== Segment start ==

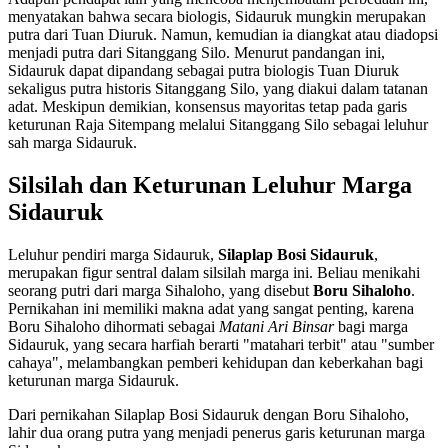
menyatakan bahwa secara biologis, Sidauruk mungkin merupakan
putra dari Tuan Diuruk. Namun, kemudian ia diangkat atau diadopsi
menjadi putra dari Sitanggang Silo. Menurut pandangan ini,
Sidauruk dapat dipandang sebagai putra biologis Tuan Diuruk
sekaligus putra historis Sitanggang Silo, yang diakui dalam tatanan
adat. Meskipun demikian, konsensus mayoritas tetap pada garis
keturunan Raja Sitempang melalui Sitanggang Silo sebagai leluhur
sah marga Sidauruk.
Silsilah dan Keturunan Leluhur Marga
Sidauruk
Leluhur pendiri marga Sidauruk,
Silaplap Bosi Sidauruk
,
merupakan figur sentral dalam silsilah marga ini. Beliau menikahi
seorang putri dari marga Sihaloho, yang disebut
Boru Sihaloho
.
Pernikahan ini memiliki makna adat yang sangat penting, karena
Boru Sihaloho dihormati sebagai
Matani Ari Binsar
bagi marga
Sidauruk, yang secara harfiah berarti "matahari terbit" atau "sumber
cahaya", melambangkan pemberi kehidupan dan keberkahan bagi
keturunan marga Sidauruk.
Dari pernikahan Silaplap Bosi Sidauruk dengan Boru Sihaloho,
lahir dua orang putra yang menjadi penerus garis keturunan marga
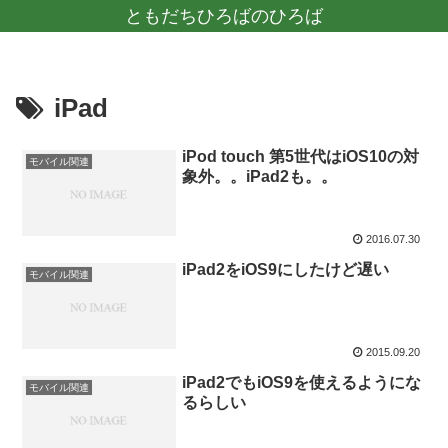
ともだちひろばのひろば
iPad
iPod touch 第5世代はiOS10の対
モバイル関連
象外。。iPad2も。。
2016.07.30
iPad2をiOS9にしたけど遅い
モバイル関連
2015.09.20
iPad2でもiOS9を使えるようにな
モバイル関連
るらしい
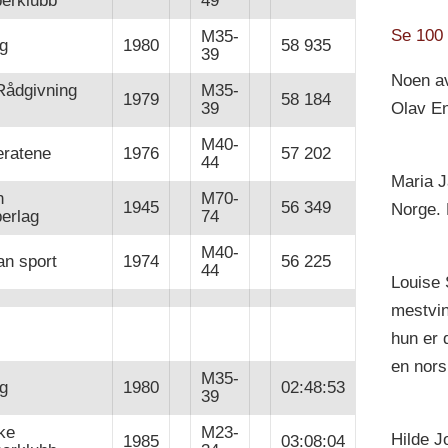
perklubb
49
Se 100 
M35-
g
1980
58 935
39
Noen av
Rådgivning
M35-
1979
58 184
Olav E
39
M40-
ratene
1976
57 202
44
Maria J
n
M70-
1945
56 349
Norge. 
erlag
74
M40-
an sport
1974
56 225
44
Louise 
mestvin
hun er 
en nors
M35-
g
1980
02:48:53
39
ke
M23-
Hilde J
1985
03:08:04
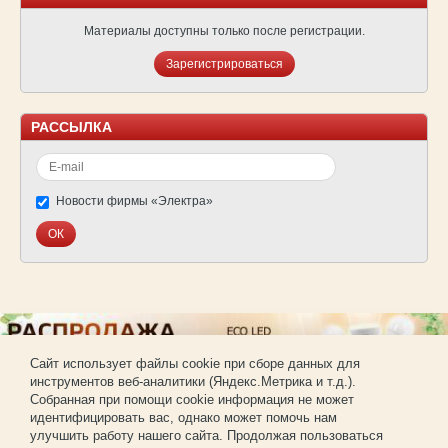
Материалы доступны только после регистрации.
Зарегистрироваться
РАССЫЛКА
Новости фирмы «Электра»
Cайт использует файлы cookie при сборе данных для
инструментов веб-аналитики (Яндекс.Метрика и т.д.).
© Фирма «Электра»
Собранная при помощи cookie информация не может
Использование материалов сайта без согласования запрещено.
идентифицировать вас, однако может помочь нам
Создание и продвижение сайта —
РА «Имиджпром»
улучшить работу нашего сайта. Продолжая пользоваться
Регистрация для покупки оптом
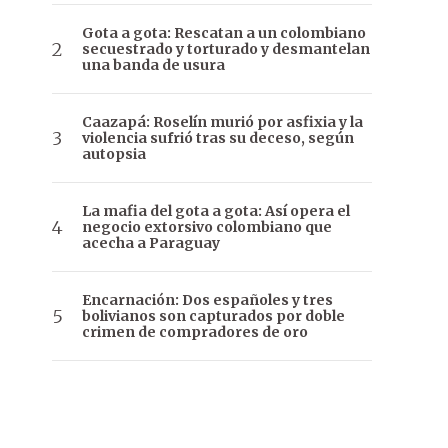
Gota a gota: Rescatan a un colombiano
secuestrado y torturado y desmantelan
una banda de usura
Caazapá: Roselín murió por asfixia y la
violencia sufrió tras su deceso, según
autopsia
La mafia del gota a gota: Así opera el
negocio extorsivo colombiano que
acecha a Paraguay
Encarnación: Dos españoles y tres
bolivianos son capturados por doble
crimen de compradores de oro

== Segment end ==

- _Work to be completed_
Pull out every line of the records that includes the string "biologis".

- _Solution for this exercise_
menyatakan bahwa secara biologis, Sidauruk mungkin merupakan
Sidauruk dapat dipandang sebagai putra biologis Tuan Diuruk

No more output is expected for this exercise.